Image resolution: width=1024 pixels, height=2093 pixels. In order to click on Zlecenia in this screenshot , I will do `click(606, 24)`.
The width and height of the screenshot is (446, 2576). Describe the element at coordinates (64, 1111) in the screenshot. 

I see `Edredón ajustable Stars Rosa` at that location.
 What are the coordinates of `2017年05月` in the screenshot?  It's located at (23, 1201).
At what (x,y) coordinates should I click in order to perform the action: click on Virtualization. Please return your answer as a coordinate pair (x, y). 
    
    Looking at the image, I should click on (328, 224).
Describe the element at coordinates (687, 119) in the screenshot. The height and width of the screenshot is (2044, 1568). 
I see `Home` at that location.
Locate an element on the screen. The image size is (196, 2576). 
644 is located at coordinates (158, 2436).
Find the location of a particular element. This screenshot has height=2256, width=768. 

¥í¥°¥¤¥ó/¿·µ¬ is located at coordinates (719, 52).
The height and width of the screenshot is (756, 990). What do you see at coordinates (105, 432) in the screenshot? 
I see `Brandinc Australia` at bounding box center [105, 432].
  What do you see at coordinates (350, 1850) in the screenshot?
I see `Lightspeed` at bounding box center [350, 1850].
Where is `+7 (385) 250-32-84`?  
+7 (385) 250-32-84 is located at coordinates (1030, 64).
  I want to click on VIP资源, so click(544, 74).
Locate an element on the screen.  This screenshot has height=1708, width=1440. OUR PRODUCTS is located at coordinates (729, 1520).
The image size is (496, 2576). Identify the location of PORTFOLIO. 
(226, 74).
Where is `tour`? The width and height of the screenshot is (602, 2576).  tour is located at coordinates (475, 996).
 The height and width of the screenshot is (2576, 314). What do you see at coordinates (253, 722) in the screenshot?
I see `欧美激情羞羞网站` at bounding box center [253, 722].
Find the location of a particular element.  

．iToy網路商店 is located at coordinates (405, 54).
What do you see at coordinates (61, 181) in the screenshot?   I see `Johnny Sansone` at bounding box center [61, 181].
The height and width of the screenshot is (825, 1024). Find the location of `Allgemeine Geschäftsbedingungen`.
########
» Your assignment
Word for word, transcribe the data shown above.

» Task output
Image resolution: width=1024 pixels, height=2093 pixels. In order to click on Zlecenia in this screenshot , I will do `click(606, 24)`.
The width and height of the screenshot is (446, 2576). Describe the element at coordinates (64, 1111) in the screenshot. 

I see `Edredón ajustable Stars Rosa` at that location.
 What are the coordinates of `2017年05月` in the screenshot?  It's located at (23, 1201).
At what (x,y) coordinates should I click in order to perform the action: click on Virtualization. Please return your answer as a coordinate pair (x, y). 
    
    Looking at the image, I should click on (328, 224).
Describe the element at coordinates (687, 119) in the screenshot. The height and width of the screenshot is (2044, 1568). 
I see `Home` at that location.
Locate an element on the screen. The image size is (196, 2576). 
644 is located at coordinates (158, 2436).
Find the location of a particular element. This screenshot has height=2256, width=768. 

¥í¥°¥¤¥ó/¿·µ¬ is located at coordinates (719, 52).
The height and width of the screenshot is (756, 990). What do you see at coordinates (105, 432) in the screenshot? 
I see `Brandinc Australia` at bounding box center [105, 432].
  What do you see at coordinates (350, 1850) in the screenshot?
I see `Lightspeed` at bounding box center [350, 1850].
Where is `+7 (385) 250-32-84`?  
+7 (385) 250-32-84 is located at coordinates (1030, 64).
  I want to click on VIP资源, so click(544, 74).
Locate an element on the screen.  This screenshot has height=1708, width=1440. OUR PRODUCTS is located at coordinates (729, 1520).
The image size is (496, 2576). Identify the location of PORTFOLIO. 
(226, 74).
Where is `tour`? The width and height of the screenshot is (602, 2576).  tour is located at coordinates (475, 996).
 The height and width of the screenshot is (2576, 314). What do you see at coordinates (253, 722) in the screenshot?
I see `欧美激情羞羞网站` at bounding box center [253, 722].
Find the location of a particular element.  

．iToy網路商店 is located at coordinates (405, 54).
What do you see at coordinates (61, 181) in the screenshot?   I see `Johnny Sansone` at bounding box center [61, 181].
The height and width of the screenshot is (825, 1024). Find the location of `Allgemeine Geschäftsbedingungen`.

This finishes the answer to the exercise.